Dynamic code you can use in a QC rule comes in one of two flavors:

  • Referencing metadata about a dataset - in this case the code you use will look like {@dataset name:dataset metadata component}
  • Referencing metadata about a variable in a dataset - in this case, the code you use will look like {@dataset name:variable name:variable metadata component}

The {@ ... } aspect of the rule code is essential to help recognize the code as representing a QC rule.  The other components are defined below.  Note that the colon (:) symbol is used to separate the components of the code.

  • dataset name - replace with either the name of the dataset from which you want to extract metadata, or with the special reference "this" to refer to the just-finished dataset execution.  See below for more regarding the "this" terminology.
  • dataset metadata component - replace with one of the following literal values to refer to that property of the named dataset.
    • numrows - refers to the number of rows in the dataset
    • numcols - refers to the number of columns, or variables, in the dataset
  • variable name - replace with the name of a variable in the named dataset
  • variable metadata component - replace with one of the following literal values to refer to that property of the named variable in the named dataset.
    • min - refers to the minimum value of the variable in the dataset.
    • max - refers to the maximum value of the variable in the dataset.
    • q1 - refers to the 1st quartile of the variable in the dataset.
    • q3 - refers to the 3rd quartile of the variable in the dataset.
    • mean - refers to the mean or average of the variable in the dataset.
    • median - refers to the media of the variable in the dataset.
    • stdev - refers to the standard deviation of the variable in the dataset.
    • sum - refers to the sum of the variable in the dataset.
    • notnullcount - refers to the count of non null values of the variable in the dataset.
    • nullcount - refers to the count of null values of the variable in the dataset.
    • zeroct - refers to the count of zero values of the variable in the dataset.
    • numvalues - refers to the count of distinct unique values of the variable in the dataset.

 

Special note on use of this terminology as a dataset name

When using the special dataset name reference this, it reflects that you want to evaluate the value referenced with respect to the just-completed dataset execution.  The important aspect to distinguish, in particular, is when you also want to refer to metadata of this executed dataset as it existed prior to this current run.  The rule in the screenshot above provides a good example of this.  The dataset being executed is called "Perform Suppressions".  The rule entered is:

{@this:CurrentPatientSuppress:sum} < 0.9* {@Perform Suppressions:CurrentPatientSuppress:sum}

Here is an explanation of the parts of this rule:

  • {@this:CurrentPatientSuppress:sum} - refers to the sum of the variable CurrentPatientSuppress in the dataset, based on run that just completed.
  • {@Perform Suppressions:CurrentPatientSuppress:sum} - refers to the sum of the variable CurrentPatientSuppress in the dataset as it was computed prior to this run.
  • 0.9 * - this is a constant and mathematical calculation.
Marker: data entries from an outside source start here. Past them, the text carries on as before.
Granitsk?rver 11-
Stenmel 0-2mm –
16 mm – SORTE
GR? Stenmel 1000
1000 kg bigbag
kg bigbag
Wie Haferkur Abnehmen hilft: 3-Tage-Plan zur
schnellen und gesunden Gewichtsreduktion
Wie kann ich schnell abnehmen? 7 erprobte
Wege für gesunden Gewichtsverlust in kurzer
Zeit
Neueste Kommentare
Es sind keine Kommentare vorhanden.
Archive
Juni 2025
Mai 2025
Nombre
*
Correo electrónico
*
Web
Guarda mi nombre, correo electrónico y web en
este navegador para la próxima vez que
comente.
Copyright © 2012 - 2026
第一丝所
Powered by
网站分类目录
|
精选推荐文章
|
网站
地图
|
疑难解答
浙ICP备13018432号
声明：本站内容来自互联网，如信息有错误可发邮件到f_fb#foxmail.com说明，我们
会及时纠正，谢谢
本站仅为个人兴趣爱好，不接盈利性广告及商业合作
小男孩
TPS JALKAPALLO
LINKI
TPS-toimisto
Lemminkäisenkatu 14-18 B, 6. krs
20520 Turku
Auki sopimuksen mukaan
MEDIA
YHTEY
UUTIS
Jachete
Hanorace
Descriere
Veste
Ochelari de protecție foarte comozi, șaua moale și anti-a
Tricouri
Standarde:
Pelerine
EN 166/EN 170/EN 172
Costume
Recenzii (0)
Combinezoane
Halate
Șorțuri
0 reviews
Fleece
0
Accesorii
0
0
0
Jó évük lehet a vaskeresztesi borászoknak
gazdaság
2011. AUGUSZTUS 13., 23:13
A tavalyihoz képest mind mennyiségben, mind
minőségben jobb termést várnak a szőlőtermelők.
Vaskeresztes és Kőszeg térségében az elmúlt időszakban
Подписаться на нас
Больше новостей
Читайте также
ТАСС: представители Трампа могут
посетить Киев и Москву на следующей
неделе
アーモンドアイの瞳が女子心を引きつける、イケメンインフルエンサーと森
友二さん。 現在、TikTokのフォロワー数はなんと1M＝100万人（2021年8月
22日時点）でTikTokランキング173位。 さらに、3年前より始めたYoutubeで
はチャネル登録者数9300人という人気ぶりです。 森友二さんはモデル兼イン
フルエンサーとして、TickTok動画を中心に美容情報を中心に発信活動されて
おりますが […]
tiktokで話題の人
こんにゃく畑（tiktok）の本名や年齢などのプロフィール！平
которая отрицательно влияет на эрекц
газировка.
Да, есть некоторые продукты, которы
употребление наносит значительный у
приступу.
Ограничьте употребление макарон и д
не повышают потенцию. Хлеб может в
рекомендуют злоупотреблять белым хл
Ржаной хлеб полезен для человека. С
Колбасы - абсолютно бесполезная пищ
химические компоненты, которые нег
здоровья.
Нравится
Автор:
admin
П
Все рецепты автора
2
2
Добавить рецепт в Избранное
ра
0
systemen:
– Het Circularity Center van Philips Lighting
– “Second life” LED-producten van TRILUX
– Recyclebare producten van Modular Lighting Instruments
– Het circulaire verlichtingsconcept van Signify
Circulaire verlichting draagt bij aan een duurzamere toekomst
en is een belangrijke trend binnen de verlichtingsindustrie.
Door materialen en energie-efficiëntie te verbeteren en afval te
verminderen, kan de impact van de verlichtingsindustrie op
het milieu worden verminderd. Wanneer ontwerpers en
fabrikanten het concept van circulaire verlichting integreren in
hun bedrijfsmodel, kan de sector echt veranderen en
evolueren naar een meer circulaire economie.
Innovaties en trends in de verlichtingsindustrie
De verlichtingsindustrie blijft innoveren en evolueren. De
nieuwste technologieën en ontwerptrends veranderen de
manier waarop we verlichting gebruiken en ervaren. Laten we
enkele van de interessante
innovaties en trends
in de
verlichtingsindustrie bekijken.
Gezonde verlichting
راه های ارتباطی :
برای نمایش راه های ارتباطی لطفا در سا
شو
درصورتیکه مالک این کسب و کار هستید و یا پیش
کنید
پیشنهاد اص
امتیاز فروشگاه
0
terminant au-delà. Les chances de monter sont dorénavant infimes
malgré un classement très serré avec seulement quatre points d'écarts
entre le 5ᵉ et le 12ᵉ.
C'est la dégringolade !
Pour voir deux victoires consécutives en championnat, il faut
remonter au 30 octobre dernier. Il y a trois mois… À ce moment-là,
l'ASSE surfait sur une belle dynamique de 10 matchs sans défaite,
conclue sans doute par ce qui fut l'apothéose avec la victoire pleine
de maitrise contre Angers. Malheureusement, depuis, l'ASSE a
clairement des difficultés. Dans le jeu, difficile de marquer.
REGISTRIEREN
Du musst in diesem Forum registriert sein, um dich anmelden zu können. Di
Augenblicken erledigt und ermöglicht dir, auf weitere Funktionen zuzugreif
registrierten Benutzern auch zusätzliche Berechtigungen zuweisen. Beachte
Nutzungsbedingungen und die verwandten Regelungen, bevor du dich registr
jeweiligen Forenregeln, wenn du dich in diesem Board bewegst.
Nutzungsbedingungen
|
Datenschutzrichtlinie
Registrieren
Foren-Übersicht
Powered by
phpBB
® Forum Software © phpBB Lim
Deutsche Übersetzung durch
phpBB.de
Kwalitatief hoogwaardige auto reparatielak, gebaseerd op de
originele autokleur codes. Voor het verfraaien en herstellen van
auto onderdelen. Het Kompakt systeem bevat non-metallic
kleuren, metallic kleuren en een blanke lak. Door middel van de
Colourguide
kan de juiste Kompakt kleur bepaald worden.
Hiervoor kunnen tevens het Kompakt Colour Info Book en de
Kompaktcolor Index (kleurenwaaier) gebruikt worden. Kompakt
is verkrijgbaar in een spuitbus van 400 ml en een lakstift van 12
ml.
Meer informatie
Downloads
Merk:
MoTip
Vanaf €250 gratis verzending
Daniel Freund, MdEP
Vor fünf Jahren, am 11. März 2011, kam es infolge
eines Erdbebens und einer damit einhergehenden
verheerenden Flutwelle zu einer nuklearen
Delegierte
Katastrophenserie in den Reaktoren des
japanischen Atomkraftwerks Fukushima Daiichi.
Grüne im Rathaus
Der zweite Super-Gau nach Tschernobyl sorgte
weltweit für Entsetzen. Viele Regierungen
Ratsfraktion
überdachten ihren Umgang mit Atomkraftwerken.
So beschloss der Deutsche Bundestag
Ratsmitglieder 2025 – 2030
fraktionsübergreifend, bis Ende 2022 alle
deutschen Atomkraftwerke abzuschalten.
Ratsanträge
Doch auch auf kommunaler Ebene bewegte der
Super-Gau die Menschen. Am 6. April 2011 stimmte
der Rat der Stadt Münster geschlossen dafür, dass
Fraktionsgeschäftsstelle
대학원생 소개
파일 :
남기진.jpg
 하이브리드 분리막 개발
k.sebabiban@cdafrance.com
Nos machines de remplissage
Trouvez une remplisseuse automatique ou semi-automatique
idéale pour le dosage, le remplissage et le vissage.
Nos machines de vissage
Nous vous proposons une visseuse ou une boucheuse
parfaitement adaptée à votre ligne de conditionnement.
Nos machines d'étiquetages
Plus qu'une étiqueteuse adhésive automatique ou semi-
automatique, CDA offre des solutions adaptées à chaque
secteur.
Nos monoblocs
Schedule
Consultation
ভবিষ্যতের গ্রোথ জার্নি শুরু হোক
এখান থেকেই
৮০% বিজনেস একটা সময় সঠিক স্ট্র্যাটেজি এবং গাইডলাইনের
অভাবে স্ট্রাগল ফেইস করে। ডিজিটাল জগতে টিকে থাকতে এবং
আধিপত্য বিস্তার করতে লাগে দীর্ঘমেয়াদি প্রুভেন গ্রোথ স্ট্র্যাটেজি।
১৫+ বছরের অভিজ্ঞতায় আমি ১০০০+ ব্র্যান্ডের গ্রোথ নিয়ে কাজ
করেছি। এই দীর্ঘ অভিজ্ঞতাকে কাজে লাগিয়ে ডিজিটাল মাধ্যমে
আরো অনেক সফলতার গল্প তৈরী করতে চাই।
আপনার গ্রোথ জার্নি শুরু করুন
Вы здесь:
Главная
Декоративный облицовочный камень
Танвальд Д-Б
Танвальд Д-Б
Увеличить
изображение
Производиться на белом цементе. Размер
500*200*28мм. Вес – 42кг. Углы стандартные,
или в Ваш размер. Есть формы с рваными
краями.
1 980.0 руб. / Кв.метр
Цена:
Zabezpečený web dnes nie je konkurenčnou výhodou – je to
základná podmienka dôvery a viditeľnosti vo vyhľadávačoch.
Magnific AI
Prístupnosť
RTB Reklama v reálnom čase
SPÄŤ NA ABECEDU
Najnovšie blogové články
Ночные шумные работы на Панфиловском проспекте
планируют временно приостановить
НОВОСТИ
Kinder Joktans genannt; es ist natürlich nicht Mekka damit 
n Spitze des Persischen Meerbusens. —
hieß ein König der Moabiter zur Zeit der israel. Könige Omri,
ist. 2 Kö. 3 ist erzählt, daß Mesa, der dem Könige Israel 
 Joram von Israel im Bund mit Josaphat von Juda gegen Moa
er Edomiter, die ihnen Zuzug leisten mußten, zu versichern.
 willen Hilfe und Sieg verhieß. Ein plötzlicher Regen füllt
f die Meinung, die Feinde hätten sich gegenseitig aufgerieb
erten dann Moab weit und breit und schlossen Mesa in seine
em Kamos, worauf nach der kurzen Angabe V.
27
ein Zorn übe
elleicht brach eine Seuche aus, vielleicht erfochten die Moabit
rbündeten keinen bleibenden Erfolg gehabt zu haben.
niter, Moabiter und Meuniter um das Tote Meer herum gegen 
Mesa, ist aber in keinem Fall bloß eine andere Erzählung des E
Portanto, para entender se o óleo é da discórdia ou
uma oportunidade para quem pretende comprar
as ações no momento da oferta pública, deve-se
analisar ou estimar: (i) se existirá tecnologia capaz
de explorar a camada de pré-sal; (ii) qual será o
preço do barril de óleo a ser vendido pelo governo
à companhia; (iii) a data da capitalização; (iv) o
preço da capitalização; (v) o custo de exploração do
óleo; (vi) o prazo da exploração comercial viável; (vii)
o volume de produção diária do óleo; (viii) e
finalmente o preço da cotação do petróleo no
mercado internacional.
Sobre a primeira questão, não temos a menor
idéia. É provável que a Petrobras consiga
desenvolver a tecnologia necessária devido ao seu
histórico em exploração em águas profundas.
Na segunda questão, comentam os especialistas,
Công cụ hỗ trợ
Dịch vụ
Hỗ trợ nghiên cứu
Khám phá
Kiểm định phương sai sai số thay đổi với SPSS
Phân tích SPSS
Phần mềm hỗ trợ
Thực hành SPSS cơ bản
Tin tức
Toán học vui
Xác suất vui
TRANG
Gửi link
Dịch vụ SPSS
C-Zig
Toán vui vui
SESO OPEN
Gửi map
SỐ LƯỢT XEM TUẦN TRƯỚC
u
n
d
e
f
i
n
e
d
Note that the variable CurrentPatientSuppress is defined as a 0 or 1 in the dataset.

Since, as mentioned just above, the dataset being executed is named Perform Suppressions, this rule in effect is a way to compare something about the prior run of this Perform Suppressions dataset to the current (just-finished) run of the dataset.  In the end, the interpretation of this rule is that an error will be triggered if the total number of patients marked for suppression after this run is fewer than 90% of the total number that were marked for suppression in the prior run.  The reason for this rule would be to catch a situation, for example, that might occur if the new suppression file provided in the process had errors or strange values that might have affected it working as expected.